STF HC 201610 AgR
PROCESSUALAGRAVO REGIMENTAL EM HABEAS CORPUS. PEDIDO DE SUSTENTAÇÃO ORAL. IMPOSSIBILIDADE. VEDAÇÃO DO ART. 131, § 2°, DO REGIMENTO INTERNO DO STF. ATUAÇÃO SINGULAR DO RELATOR. POSSIBILIDADE. PENAL E PROCESSUAL PENAL. ACORDO DE NÃO PERSECUÇÃO PENAL (ANPP). ART. 28-A DO CPP. REQUISITOS TEMPORAL NÃO PREENCHIDO. CONCURSO MATERIAL DE CRIMES (ART. 69 DO CP). PENAS MÍNIMAS SOMADAS IGUAL A 4 ANOS DE RECLUSÃO. APLICAÇÃO ANALÓGICA DO ART. 44 DO CÓDIGO PENAL. INVIABILIDADE. AUSÊNCIA DE LACUNA LEGISLATIVA. QUESTÃO NÃO ANALISADA PELAS INSTÂNCIAS ANTECEDENTES. SUPRESSÃO DE INSTÂNCIA. AGRAVO REGIMENTAL A QUE SE NEGA PROVIMENTO.
I – A atual redação do art. 131, § 2°, do Regimento Interno do STF veda a possibilidade de sustentação oral perante o Colegiado nos julgamentos de agravo, embargos declaratórios, arguição de suspeição e medida cautelar. Aliás, o § 2° do art. 21-B do Regimento apenas disciplina o funcionamento da sustentação oral nos casos em que ela for cabível. É o que também consta do art. 5°-A da Resolução 669/2020-STF. Precedentes.
II – A competência para decisão monocrática por parte do relator é permitida tanto pelo Regimento Interno do Supremo Tribunal Federal, quanto pelo Código de Processo Civil. Precedentes.

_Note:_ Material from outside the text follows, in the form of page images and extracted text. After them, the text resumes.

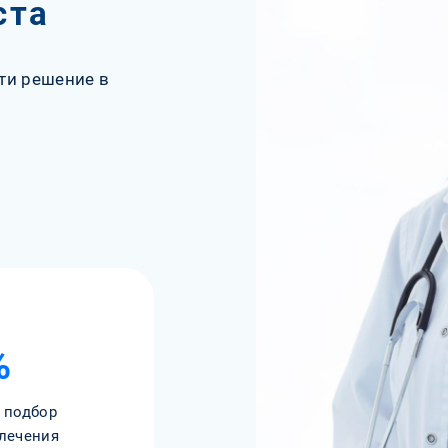
ста
ти решение в
%
 подбор
лечения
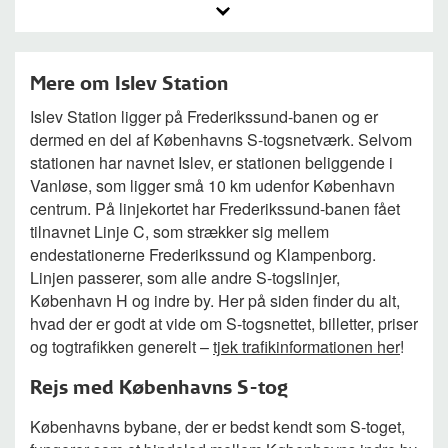
Mere om Islev Station
Islev Station ligger på Frederikssund-banen og er
dermed en del af Københavns S-togsnetværk. Selvom
stationen har navnet Islev, er stationen beliggende i
Vanløse, som ligger små 10 km udenfor København
centrum. På linjekortet har Frederikssund-banen fået
tilnavnet Linje C, som strækker sig mellem
endestationerne Frederikssund og Klampenborg.
Linjen passerer, som alle andre S-togslinjer,
København H og indre by. Her på siden finder du alt,
hvad der er godt at vide om S-togsnettet, billetter, priser
og togtrafikken generelt –
tjek trafikinformationen her
!
Rejs med Københavns S-tog
Københavns bybane, der er bedst kendt som S-toget,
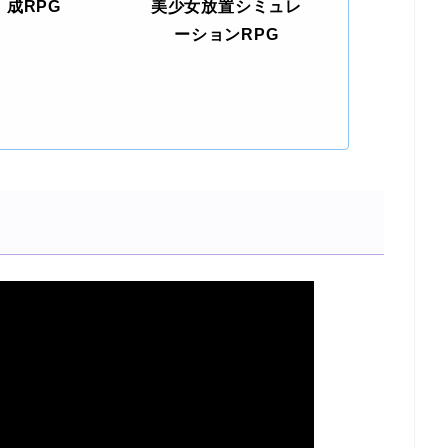
成RPG
美少女放置シミュレ
ーションRPG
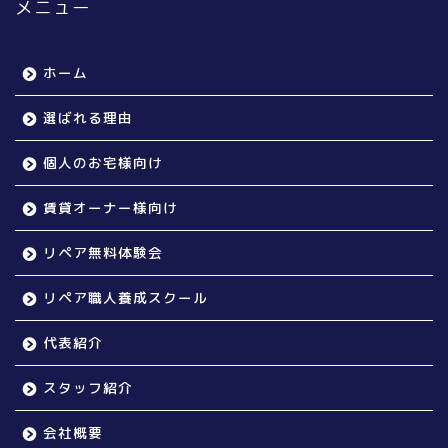
メニュー
ホーム
選ばれる理由
個人のお宅様向け
賃貸オーナー様向け
リペア無料体験会
リペア職人養成スクール
代表紹介
スタッフ紹介
会社概要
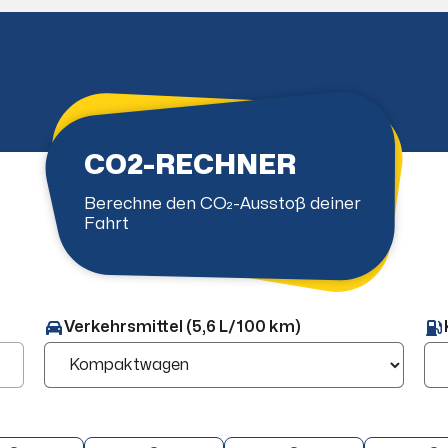
CO2-RECHNER
Berechne den CO₂-Ausstoß deiner
Fahrt
Verkehrsmittel (5,6 L/100 km)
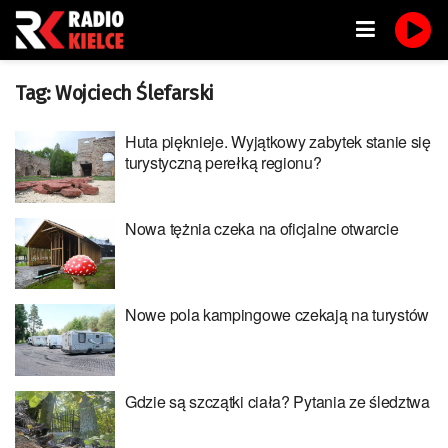
Tag:
Wojciech Ślefarski
Huta pięknieje. Wyjątkowy zabytek stanie się
turystyczną perełką regionu?
Nowa tężnia czeka na oficjalne otwarcie
Nowe pola kampingowe czekają na turystów
Gdzie są szczątki ciała? Pytania ze śledztwa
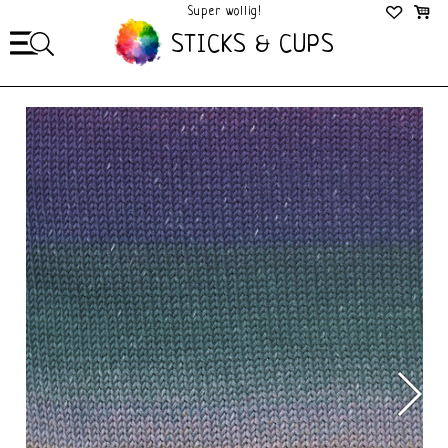
Super wollig!
Mega Gezellig!
STICKS & CUPS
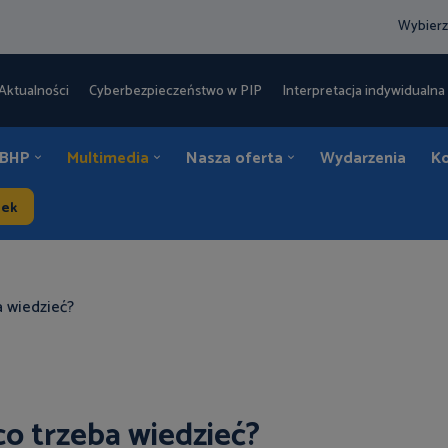
Wybierz
Aktualności
Cyberbezpieczeństwo w PIP
Interpretacja indywidualna 
 BHP
Multimedia
Nasza oferta
Wydarzenia
K
dek
a wiedzieć?
o trzeba wiedzieć?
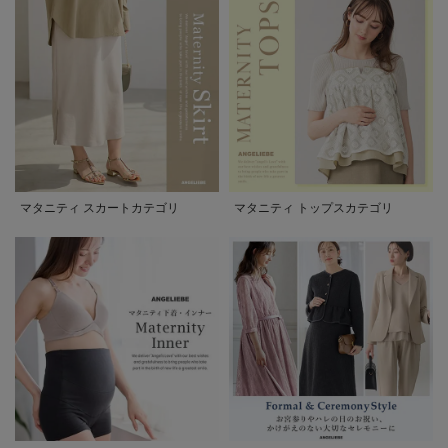
マタニティ スカートカテゴリ
マタニティ トップスカテゴリ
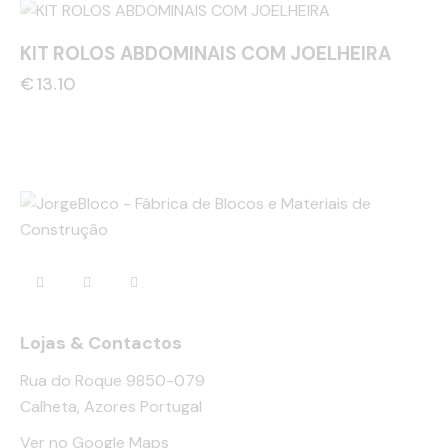
KIT ROLOS ABDOMINAIS COM JOELHEIRA
€
13.10
Lojas & Contactos
Rua do Roque 9850-079
Calheta, Azores Portugal
Ver no Google Maps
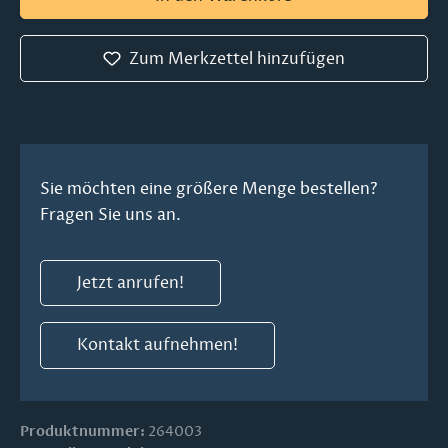
Zum Merkzettel hinzufügen
Sie möchten eine größere Menge bestellen?
Fragen Sie uns an.
Jetzt anrufen!
Kontakt aufnehmen!
Produktnummer:
264003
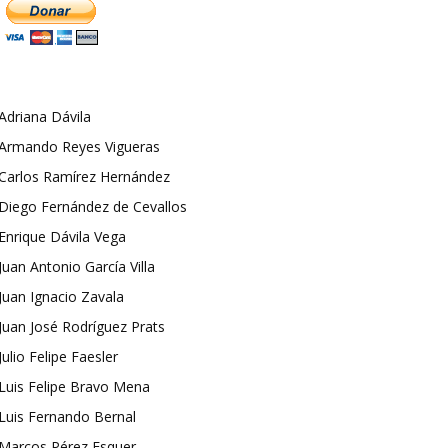
Adriana Dávila
Armando Reyes Vigueras
Carlos Ramírez Hernández
Diego Fernández de Cevallos
Enrique Dávila Vega
Juan Antonio García Villa
Juan Ignacio Zavala
Juan José Rodríguez Prats
Julio Felipe Faesler
Luis Felipe Bravo Mena
Luis Fernando Bernal
Marcos Pérez Esquer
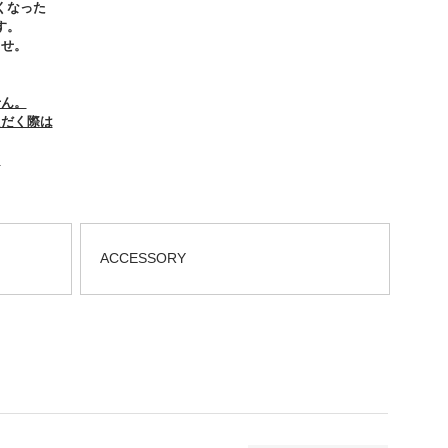
くなった
す。
ませ。
せん。
ただく際は
。
ACCESSORY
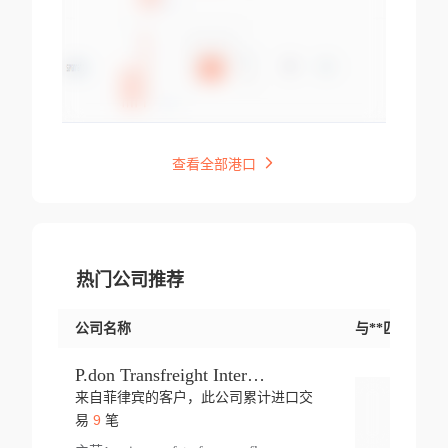
查看全部港口
热门公司推荐
公司名称
与**匹配交易
P.don Transfreight International
来自菲律宾的客户，此公司累计进口交
登录
9
易
笔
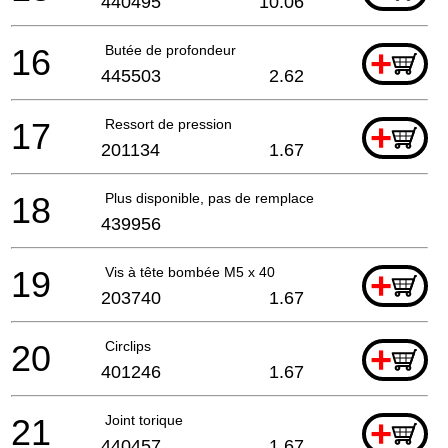
440495
10.06
16
Butée de profondeur
+
445503
2.62
17
Ressort de pression
+
201134
1.67
18
Plus disponible, pas de remplacement
439956
19
Vis à tête bombée M5 x 40
+
203740
1.67
20
Circlips
+
401246
1.67
21
Joint torique
+
440457
1.67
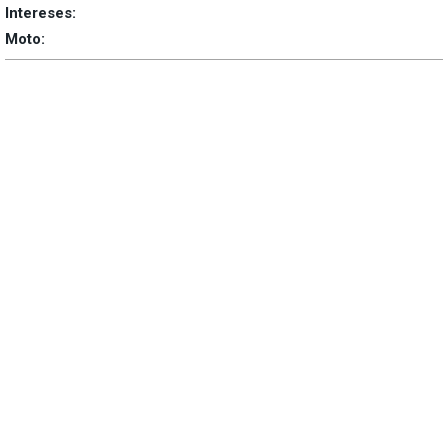
Intereses:
Moto:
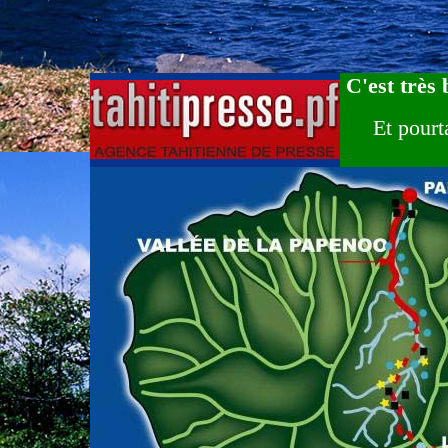
C'est très 
Et pourt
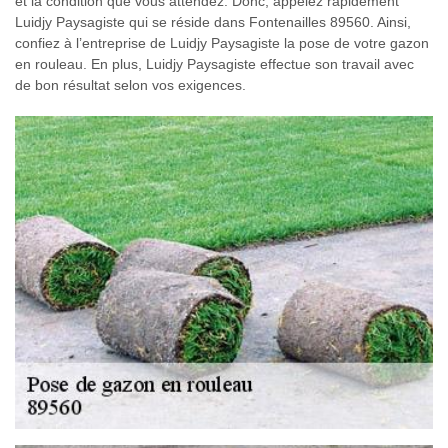
et la condition que vous attendez. Donc, appelez rapidement
Luidjy Paysagiste qui se réside dans Fontenailles 89560. Ainsi,
confiez à l’entreprise de Luidjy Paysagiste la pose de votre gazon
en rouleau. En plus, Luidjy Paysagiste effectue son travail avec
de bon résultat selon vos exigences.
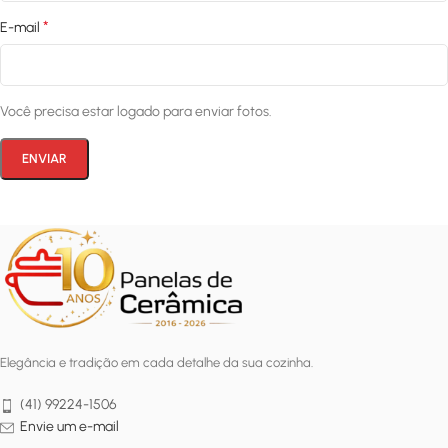
*
E-mail
Você precisa estar logado para enviar fotos.
Elegância e tradição em cada detalhe da sua cozinha.
(41) 99224-1506
Envie um e-mail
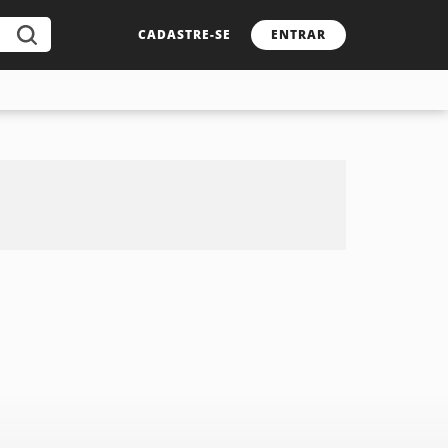
CADASTRE-SE
ENTRAR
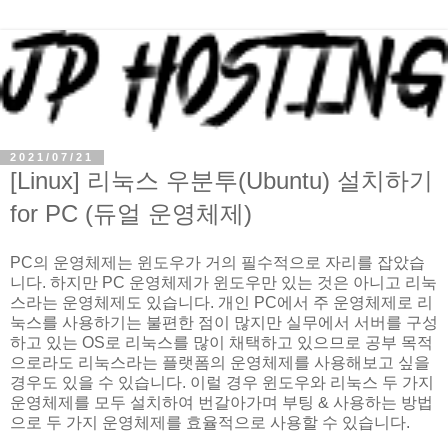
2021/07/21
[Linux] 리눅스 우분투(Ubuntu) 설치하기
for PC (듀얼 운영체제)
PC의 운영체제는 윈도우가 거의 필수적으로 자리를 잡았습
니다. 하지만 PC 운영체제가 윈도우만 있는 것은 아니고 리눅
스라는 운영체제도 있습니다. 개인 PC에서 주 운영체제로 리
눅스를 사용하기는 불편한 점이 많지만 실무에서 서버를 구성
하고 있는 OS로 리눅스를 많이 채택하고 있으므로 공부 목적
으로라도 리눅스라는 플랫폼의 운영체제를 사용해보고 싶을
경우도 있을 수 있습니다. 이럴 경우 윈도우와 리눅스 두 가지
운영체제를 모두 설치하여 번갈아가며 부팅 & 사용하는 방법
으로 두 가지 운영체제를 효율적으로 사용할 수 있습니다.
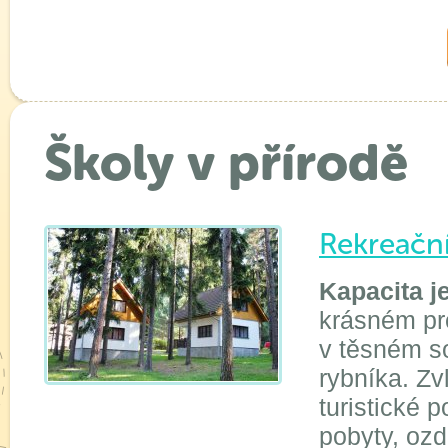
Školy v přírodě
Rekreační
Kapacita j
krásném pr
v těsném s
rybníka. Zv
turistické 
pobyty, ozd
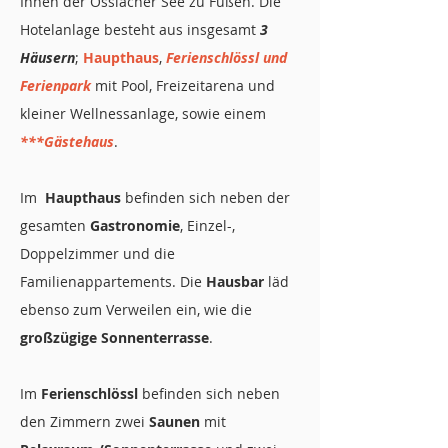
Ihnen der Ossiacher See zu Füßen. Die
Hotelanlage besteht aus insgesamt
3
Häusern
;
Haupthaus
,
Ferienschlössl und
Ferienpark
mit Pool, Freizeitarena und
kleiner Wellnessanlage, sowie einem
***Gästehaus
.
Im
Haupthaus
befinden sich neben der
gesamten
Gastronomie
, Einzel-,
Doppelzimmer und die
Familienappartements. Die
Hausbar
läd
ebenso zum Verweilen ein, wie die
großzügige Sonnenterrasse
.
Im
Ferienschlössl
befinden sich neben
den Zimmern zwei
Saunen
mit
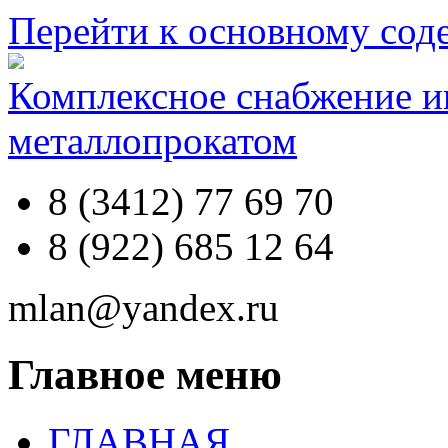
Перейти к основному со
Комплексное снабжение 
металлопрокатом
8 (3412) 77 69 70
8 (922) 685 12 64
mlan@yandex.ru
Главное меню
ГЛАВНАЯ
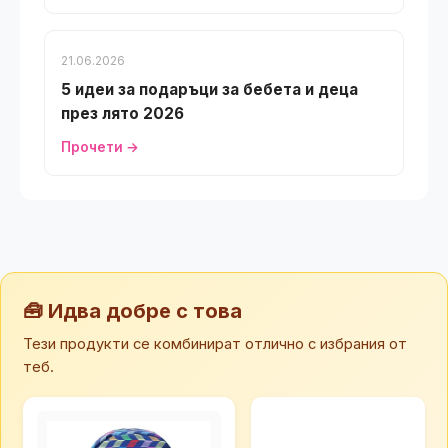
21.06.2026
5 идеи за подаръци за бебета и деца
през лято 2026
Прочети →
🧰 Идва добре с това
Тези продукти се комбинират отлично с избрания от
теб.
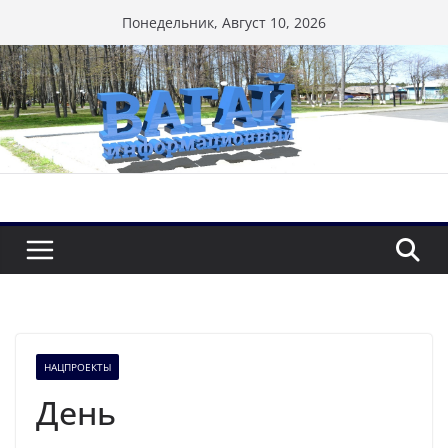
Перейти
Понедельник, Август 10, 2026
к
содержимому
НАЦПРОЕКТЫ
День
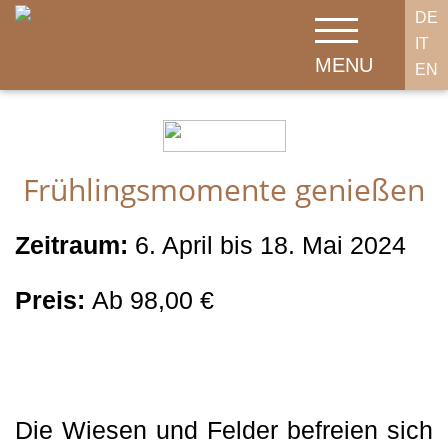
DE
IT
MENU
EN
Frühlingsmomente genießen
Zeitraum:
6. April bis 18. Mai 2024
Preis:
Ab 98,00 €
Die Wiesen und Felder befreien sich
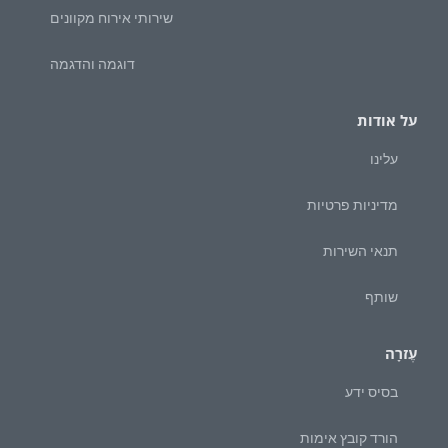
שירותי אירוח מקוונים
דוגמה והדגמה
על אודות
עלינו
מדיניות פרטיות
תנאי השירות
שותף
עֶזרָה
בסיס ידע
הורד קובץ אימות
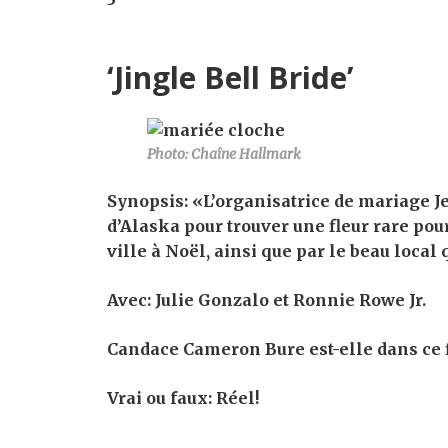
‘Jingle Bell Bride’
Photo: Chaîne Hallmark
Synopsis:
«L’organisatrice de mariage Je
d’Alaska pour trouver une fleur rare pour
ville à Noël, ainsi que par le beau local q
Avec:
Julie Gonzalo et Ronnie Rowe Jr.
Candace Cameron Bure est-elle dans ce 
Vrai ou faux:
Réel!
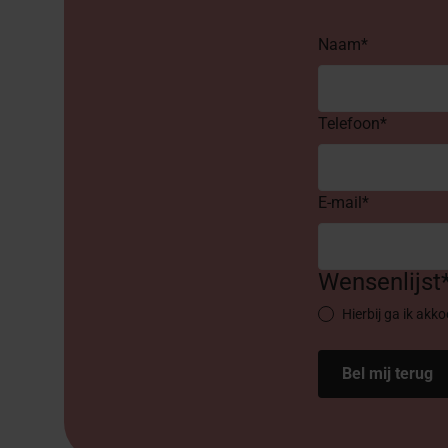
Naam*
Telefoon*
E-mail*
Wensenlijst
Hierbij ga ik akk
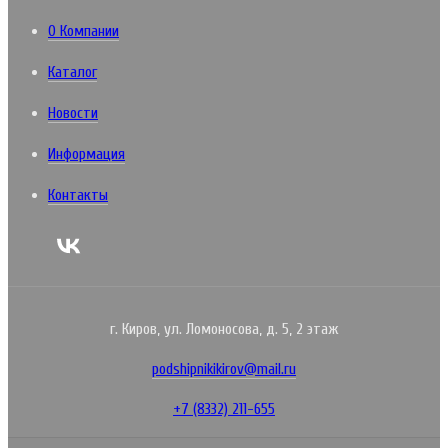
О Компании
Каталог
Новости
Информация
Контакты
г. Киров, ул. Ломоносова, д. 5, 2 этаж
podshipnikikirov@mail.ru
+7 (8332) 211-655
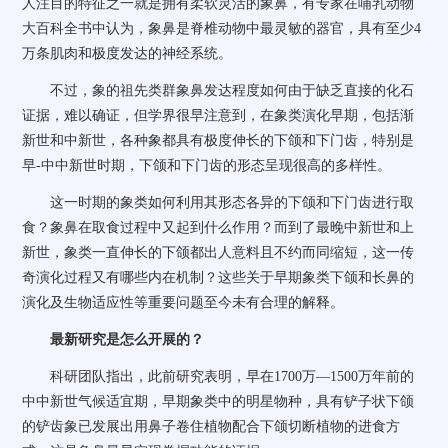
人注目的特征之一就是拥有柔软灵活的象鼻，有专家在哺乳动物
大百科全书中认为，象鼻是脊椎动物中最灵敏的器官，具有至少4
万条肌肉和极度发达的神经系统。
不过，象的祖先类群象鼻发达程度如何由于缺乏直接的化石
证据，难以确证，但学界很早注意到，在象类演化早期，包括渐
新世和中新世，各种象都具有极度伸长的下颌和下门齿，特别是
早-中中新世时期，下颌和下门齿的形态呈现很高的多样性。
这一时期的象类如何利用其形态各异的下颌和下门齿进行取
食？象鼻在取食过程中又起到什么作用？而到了最晚中新世和上
新世，象类一直伸长的下颌都出人意料且不约而同缩短，这一传
奇演化过程又有哪些内在机制？这些关于早期象类下颌和长鼻的
演化及生物适应性等重要问题至今未有合理的解释。
最新研究是怎么开展的？
科研团队指出，此前研究表明，早在1700万—1500万年前的
中中新世气候适宜期，早期象类中的明星物种，具有铲子状下颌
的铲齿象已发展出用鼻子卷住植物配合下颌切断植物的进食方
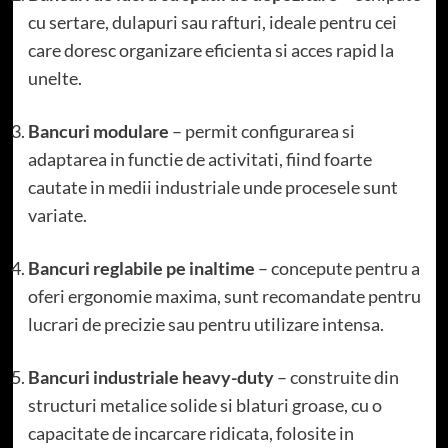
cu sertare, dulapuri sau rafturi, ideale pentru cei
care doresc organizare eficienta si acces rapid la
unelte.
Bancuri modulare
– permit configurarea si
adaptarea in functie de activitati, fiind foarte
cautate in medii industriale unde procesele sunt
variate.
Bancuri reglabile pe inaltime
– concepute pentru a
oferi ergonomie maxima, sunt recomandate pentru
lucrari de precizie sau pentru utilizare intensa.
Bancuri industriale heavy-duty
– construite din
structuri metalice solide si blaturi groase, cu o
capacitate de incarcare ridicata, folosite in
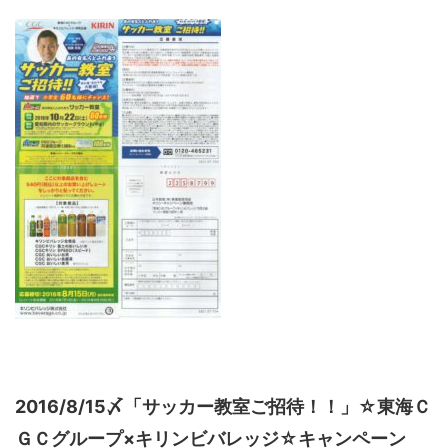
2016/8/15〆「サッカー教室ご招待！！」☆東海Ｃ
ＧＣグループ×キリンビバレッジ☆キャンペーン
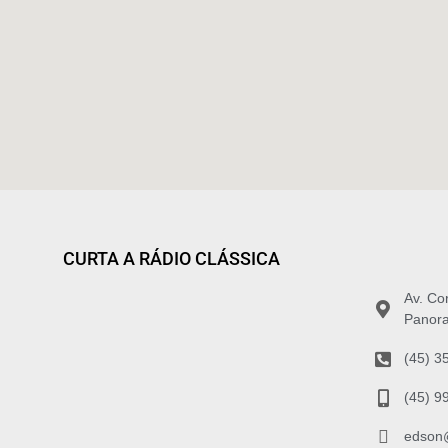
CURTA A RÁDIO CLÁSSICA
Av. Co
Panora
(45) 3
(45) 9
edson@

III – As condições descritas no art. 28-A do Código de Processo Penal - CPP, incluído pela Lei 13.964/2019, são requisitos necessários para o oferecimento do Acordo de Não Persecução Penal – ANPP, porém insuficientes para concretizá-lo, pois, mesmo que presentes, poderá o Ministério Público entender que, na hipótese específica, o ANPP não se mostra necessário e suficiente para a reprovação e prevenção do crime, tal como, aliás, é previsto na parte final do dispositivo. Não se trata, portanto, de um direito subjetivo do acusado.
IV – Conforme exposto no acórdão atacado, o paciente não tem direito ao benefício, haja vista que as penas mínimas dos crimes que lhe são imputados, somadas (concurso material – art. 69 do CP), totalizam exatamente 4 anos de reclusão, quantum este superior ao limite previsto no art. 28-A do CPP, que estabelece a “pena mínima inferior a 4 (quatro) anos”.
V – A tese de aplicação analógica do art. 44 do CP (substituição de pena privativa de liberdade por sanções restritivas de diretos), além de ser imprópria a sua invocação - pois inexiste lacuna legislativa a ser preenchida -, não foi analisada pelo Tribunal de Justiça local, nem pelo STJ, de modo que a sua apreciação por esta Suprema Corte implicaria supressão de instância, com evidente extravasamento dos limites de competência descritos no art. 102 da Constituição Federal. Precedentes.
VI – Agravo regimental a que se nega provimento.